Connected TV Device Market Set To Explode

If you don’t have a streaming media player (or two) by now, it’s likely you will in the next few years.

According to the NPD Group, the number of streaming media devices in the U.S. will reach 204 million by 2017 -- an increase of 100% and a total that will be more than double the number of projected households connected to the Internet.

The growth is being driven by two market forces: More devices in the marketplace and a higher likelihood of consumers to use them, says John Buffone, executive director of NPD Connected Intelligence.

“First and foremost, there’s more product in the market,” Buffone tells Marketing Daily. “Second, consumers have a higher propensity to connect these devices and they’re more likely to use the apps that come with them.”

The connection rate is also projected to increase. While 60% of Internet-capable devices are currently connected, NPD projects that 76% of installed units will be connected by 2017. The rate will increase thanks to upgrades that prompt consumers to connect to the Internet when initializing their device, increased app programming from TV networks and user interface improvements. Buffone says.

“The hardware is able to engage with consumers in ways that it hadn’t before,” he says. “Over the coming years, the consumer’s preferred device for apps on TV will be shaped by the next generation of video game consoles, Smart TVs, and a new wave of streaming media players.”

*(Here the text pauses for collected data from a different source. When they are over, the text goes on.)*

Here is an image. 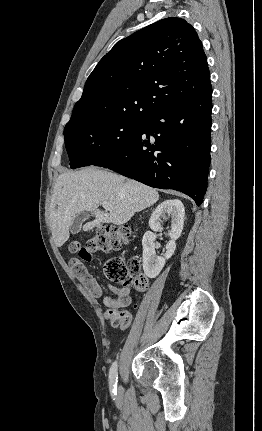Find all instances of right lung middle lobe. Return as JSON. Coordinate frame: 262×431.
Instances as JSON below:
<instances>
[{
    "label": "right lung middle lobe",
    "instance_id": "obj_1",
    "mask_svg": "<svg viewBox=\"0 0 262 431\" xmlns=\"http://www.w3.org/2000/svg\"><path fill=\"white\" fill-rule=\"evenodd\" d=\"M145 118L116 117L66 126L65 147L71 168L93 165L132 139Z\"/></svg>",
    "mask_w": 262,
    "mask_h": 431
}]
</instances>
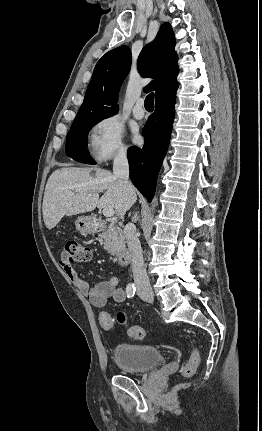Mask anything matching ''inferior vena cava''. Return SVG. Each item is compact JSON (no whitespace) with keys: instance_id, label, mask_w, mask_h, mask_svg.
<instances>
[{"instance_id":"inferior-vena-cava-1","label":"inferior vena cava","mask_w":262,"mask_h":431,"mask_svg":"<svg viewBox=\"0 0 262 431\" xmlns=\"http://www.w3.org/2000/svg\"><path fill=\"white\" fill-rule=\"evenodd\" d=\"M113 175L120 179L127 191H132L133 186L129 182V164L126 149H121L114 158ZM128 249L131 254L132 272L134 283L138 291H151L149 278L144 266L140 241L136 235V227L129 223L124 229Z\"/></svg>"}]
</instances>
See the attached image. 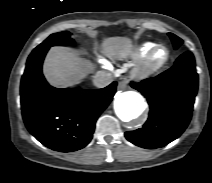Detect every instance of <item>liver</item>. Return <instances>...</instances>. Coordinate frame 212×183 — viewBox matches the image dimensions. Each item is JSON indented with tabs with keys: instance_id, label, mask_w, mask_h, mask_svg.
Listing matches in <instances>:
<instances>
[{
	"instance_id": "liver-1",
	"label": "liver",
	"mask_w": 212,
	"mask_h": 183,
	"mask_svg": "<svg viewBox=\"0 0 212 183\" xmlns=\"http://www.w3.org/2000/svg\"><path fill=\"white\" fill-rule=\"evenodd\" d=\"M108 54L124 58L131 52V42L127 38H108L103 43ZM90 62L83 60L78 54L65 47H53L47 54L43 73L48 83L57 88L77 85L92 70Z\"/></svg>"
}]
</instances>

By 2018, however, the growth rate will slow dramatically. By then, the majority of homes that want apps on their TVs will have one on their primary and secondary displays (the average U.S. home has three TVs). By then, the market will move from being one for first-time users to one where consumers are entering an upgrade cycle.

“Now is the time to establish consumer loyalty,” Buffone says. “Millions of viewers are trying new devices and apps, deciding which, if any, will become an indispensable part of their TV time.”